Work order: Where the records below show a line containing "- محمد حسين", start copying; end with the line containing "صحفي وشاعر وناقد", and copy it too.

Supplied entries:
☆ ☆ ☆ ☆ ☆

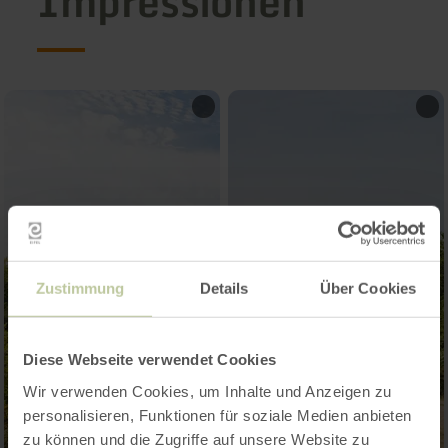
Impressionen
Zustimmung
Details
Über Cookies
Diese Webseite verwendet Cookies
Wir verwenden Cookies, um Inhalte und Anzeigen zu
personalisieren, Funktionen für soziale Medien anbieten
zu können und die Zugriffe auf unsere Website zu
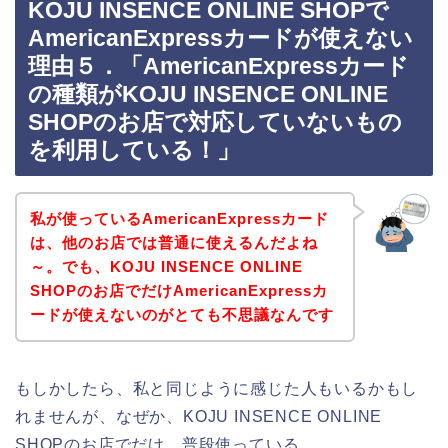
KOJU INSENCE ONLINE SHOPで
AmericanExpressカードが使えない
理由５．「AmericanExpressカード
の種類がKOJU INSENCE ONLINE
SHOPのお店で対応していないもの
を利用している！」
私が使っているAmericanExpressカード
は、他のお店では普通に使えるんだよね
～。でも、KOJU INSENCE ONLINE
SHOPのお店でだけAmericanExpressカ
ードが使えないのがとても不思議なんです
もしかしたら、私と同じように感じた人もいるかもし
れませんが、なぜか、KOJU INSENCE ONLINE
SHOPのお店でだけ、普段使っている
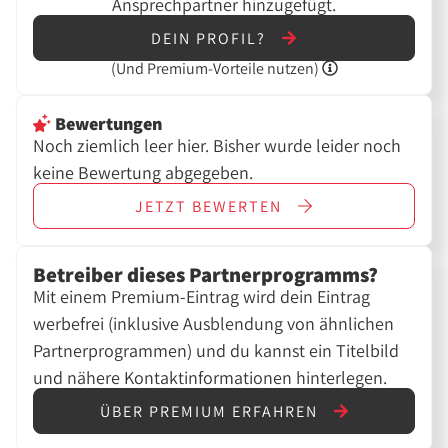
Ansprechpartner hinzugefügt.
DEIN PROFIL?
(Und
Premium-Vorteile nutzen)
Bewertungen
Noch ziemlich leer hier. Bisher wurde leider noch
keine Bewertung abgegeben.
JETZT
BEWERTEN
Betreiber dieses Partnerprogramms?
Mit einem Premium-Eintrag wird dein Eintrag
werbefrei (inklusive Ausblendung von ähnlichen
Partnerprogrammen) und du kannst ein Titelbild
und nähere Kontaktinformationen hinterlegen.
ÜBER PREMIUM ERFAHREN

☆ ☆ ☆ ☆ ☆

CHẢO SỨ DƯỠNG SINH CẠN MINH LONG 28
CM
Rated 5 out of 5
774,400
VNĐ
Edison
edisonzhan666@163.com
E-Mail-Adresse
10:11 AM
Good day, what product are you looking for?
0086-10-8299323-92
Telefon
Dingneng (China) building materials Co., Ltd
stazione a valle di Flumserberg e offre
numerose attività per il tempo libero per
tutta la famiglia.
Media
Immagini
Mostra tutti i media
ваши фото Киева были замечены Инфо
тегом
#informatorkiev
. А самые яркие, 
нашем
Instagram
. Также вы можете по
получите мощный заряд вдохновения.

☆ ☆ ☆ ☆ ☆

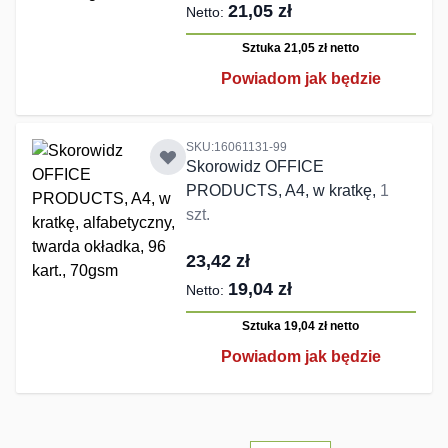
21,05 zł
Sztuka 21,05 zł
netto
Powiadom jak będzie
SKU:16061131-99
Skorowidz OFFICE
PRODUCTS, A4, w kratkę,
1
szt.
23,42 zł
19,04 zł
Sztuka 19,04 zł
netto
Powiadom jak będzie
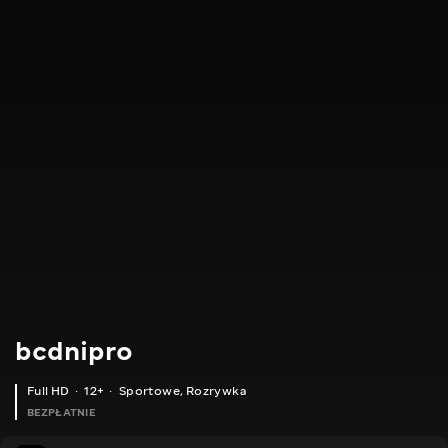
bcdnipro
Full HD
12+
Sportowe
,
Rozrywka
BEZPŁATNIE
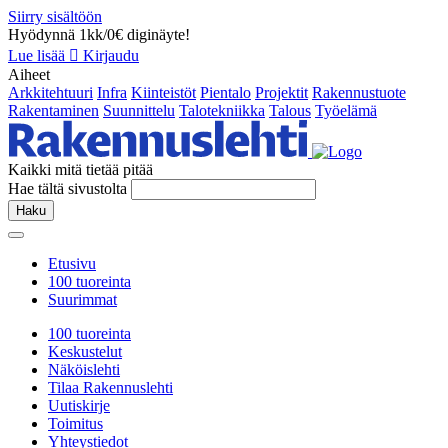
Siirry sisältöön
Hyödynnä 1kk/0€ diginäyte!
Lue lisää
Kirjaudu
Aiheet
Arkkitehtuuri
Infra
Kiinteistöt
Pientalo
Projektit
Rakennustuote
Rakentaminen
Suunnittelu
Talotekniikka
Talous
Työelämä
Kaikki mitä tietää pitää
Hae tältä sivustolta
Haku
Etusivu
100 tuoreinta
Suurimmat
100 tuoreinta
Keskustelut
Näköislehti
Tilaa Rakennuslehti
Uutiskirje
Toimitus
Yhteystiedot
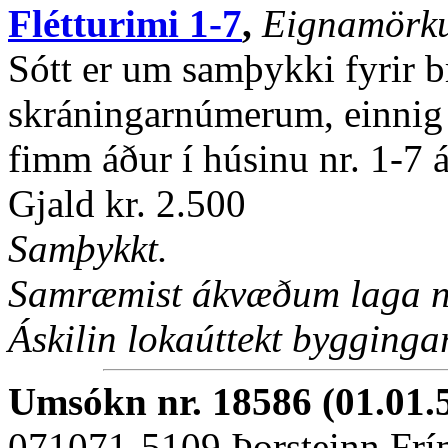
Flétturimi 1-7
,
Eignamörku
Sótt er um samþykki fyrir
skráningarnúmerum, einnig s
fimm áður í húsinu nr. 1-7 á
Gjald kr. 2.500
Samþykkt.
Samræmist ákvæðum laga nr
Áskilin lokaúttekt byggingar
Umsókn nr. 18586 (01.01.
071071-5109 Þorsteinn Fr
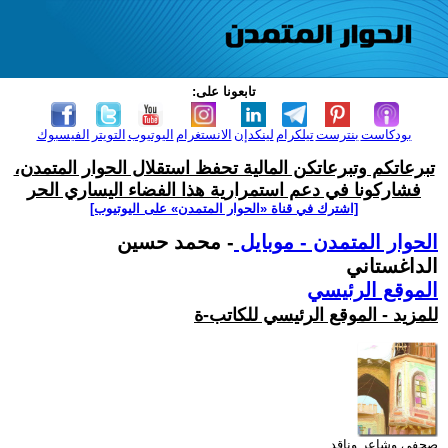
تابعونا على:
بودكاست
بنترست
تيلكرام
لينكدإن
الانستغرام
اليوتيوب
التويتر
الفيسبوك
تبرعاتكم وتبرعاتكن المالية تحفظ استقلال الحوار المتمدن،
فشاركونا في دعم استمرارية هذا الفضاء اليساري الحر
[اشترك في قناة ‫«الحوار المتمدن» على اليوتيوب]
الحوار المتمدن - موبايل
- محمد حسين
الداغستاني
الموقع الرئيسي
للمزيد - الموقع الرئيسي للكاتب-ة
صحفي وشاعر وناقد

☆ ☆ ☆ ☆ ☆

Answer space:
- محمد حسين
الداغستاني
الموقع الرئيسي
للمزيد - الموقع الرئيسي للكاتب-ة
صحفي وشاعر وناقد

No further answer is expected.